# cluster function on matrix and return hierarchical plot
# x matrix each column is a sample
# dist.method method to get the distance between samples
# hclust.method the agglomeration method to be used
# plot if TRUE, plot the hierarchical clustering
.cluster=function(x, dist.method="correlation", hclust.method="ward", plot=TRUE,
treatment=treatment,sample.ids=sample.ids,context, my.cols){
DIST.METHODS <- c("correlation", "euclidean", "maximum", "manhattan", "canberra",
"binary", "minkowski")
dist.method <- pmatch(dist.method, DIST.METHODS)
HCLUST.METHODS <- c("ward", "single", "complete", "average", "mcquitty",
"median", "centroid")
hclust.method <- pmatch(hclust.method, HCLUST.METHODS)
if (
is.na(hclust.method))
stop("invalid clustering method")
if (hclust.method == -1)
stop("ambiguous clustering method")
if(DIST.METHODS[dist.method] == "correlation")
d = .dist.cor(t(x))
else
d=dist(scale(t(x)), method=DIST.METHODS[dist.method]);
hc=hclust(d, HCLUST.METHODS[hclust.method]);
if(plot){
#plclust(hc,hang=-1, main=paste("CpG dinucleotide methylation clustering\nDistance method: ",
# DIST.METHODS[dist.method],sep=""), xlab = "Samples");
# plot
treatment=treatment
sample.ids=sample.ids
col.list=as.list(my.cols[treatment+1])
names(col.list)=sample.ids
colLab <- function(n,col.list)
{
if(is.leaf(n))
{
a <- attributes(n)
attr(n, "nodePar") <- c(a$nodePar, list(lab.col =
col.list[[a$label]], lab.cex=1,
col=col.list[[a$label]], cex=1, pch=16 ))
}
n
}
dend = as.dendrogram(hc)
dend_colored <- dendrapply(dend, colLab,col.list)
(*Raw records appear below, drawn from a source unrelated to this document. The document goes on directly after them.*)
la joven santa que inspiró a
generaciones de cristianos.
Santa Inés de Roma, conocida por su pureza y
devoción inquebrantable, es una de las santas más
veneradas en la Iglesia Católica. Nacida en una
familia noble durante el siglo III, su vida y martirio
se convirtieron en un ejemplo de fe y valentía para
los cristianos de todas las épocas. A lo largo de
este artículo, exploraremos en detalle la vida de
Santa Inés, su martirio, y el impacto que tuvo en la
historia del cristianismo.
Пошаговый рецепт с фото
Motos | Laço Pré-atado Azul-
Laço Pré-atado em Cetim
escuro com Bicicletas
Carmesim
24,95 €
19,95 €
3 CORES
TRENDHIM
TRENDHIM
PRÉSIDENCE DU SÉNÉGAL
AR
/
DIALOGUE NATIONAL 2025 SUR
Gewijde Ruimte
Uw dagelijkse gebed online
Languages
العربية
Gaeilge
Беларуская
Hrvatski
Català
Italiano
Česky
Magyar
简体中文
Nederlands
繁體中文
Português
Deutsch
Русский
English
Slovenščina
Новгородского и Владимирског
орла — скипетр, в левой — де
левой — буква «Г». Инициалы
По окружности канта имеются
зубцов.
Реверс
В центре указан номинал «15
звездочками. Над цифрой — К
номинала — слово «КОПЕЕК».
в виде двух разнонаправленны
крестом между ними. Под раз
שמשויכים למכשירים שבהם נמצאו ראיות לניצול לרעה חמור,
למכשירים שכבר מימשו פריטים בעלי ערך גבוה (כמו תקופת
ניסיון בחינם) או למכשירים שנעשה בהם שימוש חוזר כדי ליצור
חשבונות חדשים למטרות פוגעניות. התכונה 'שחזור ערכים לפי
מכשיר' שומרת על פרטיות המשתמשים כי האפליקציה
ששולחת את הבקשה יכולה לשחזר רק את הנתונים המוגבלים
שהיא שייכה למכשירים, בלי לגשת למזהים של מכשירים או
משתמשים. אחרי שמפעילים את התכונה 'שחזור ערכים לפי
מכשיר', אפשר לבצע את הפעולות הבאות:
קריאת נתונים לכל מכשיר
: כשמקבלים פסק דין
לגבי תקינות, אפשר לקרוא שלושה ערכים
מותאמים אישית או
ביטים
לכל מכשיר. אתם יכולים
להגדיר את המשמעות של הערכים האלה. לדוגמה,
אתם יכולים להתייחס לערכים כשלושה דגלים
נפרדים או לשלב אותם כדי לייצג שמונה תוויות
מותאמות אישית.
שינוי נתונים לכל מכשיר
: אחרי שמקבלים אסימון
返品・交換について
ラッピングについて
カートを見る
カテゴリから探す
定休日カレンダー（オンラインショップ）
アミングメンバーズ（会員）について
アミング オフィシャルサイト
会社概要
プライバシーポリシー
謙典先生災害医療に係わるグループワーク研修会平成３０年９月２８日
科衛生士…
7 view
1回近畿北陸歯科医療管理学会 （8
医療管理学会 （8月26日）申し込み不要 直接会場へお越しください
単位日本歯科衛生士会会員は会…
plot(dend_colored, main = paste(context, "methylation clustering"));
# end of plot
}
return(hc)
}
setGeneric("clusterSamples", function(.Object, dist="correlation", method="ward",
sd.filter=TRUE,sd.threshold=0.5,
filterByQuantile=TRUE, plot=TRUE, my.cols=rainbow(length(unique(treatment)), start=1, end=0.6))
standardGeneric("clusterSamples"))
#' @rdname clusterSamples-methods
#' @aliases clusterSamples,methylBase-method
setMethod("clusterSamples", "methylBase",
function(.Object, dist, method ,sd.filter, sd.threshold,
filterByQuantile, plot, my.cols)
{
mat =getData(.Object)
# remove rows containing NA values, they might be introduced at unite step
mat =mat[ rowSums(
is.na(mat))==0, ]
meth.mat = mat[, .Object@numCs.index]/
(mat[,.Object@numCs.index] + mat[,.Object@numTs.index] )
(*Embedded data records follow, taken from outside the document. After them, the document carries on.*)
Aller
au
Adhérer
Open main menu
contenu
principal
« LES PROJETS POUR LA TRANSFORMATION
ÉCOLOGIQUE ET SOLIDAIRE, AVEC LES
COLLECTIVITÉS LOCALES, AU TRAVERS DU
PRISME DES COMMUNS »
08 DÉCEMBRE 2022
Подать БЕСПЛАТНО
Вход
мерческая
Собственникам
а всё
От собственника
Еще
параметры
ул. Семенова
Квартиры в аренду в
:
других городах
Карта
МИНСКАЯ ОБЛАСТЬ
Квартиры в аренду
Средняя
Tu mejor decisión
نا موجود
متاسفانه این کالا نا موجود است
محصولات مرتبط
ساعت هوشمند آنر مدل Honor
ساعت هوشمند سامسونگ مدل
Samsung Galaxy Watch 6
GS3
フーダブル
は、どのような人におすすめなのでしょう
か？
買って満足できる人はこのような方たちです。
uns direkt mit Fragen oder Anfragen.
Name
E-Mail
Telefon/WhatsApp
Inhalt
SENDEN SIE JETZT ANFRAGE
names(meth.mat)=.Object@sample.ids
# if Std. Dev. filter is on remove rows with low variation
if(sd.filter){
if(filterByQuantile){
sds=rowSds(as.matrix(meth.mat))
cutoff=quantile(sds,sd.threshold)
meth.mat=meth.mat[sds>cutoff,]
}else{
meth.mat=meth.mat[rowSds(as.matrix(meth.mat))>sd.threshold,]
}
}
.cluster(meth.mat, dist.method=dist, hclust.method=method,
plot=plot, treatment=.Object@treatment,
sample.ids=.Object@sample.ids,
context=.Object@context, my.cols)
}
)
(I'm sure this is overly simplistic and that you could come up with a better solution. No need to cite any contribution, but figured I'd share how I'm doing it.)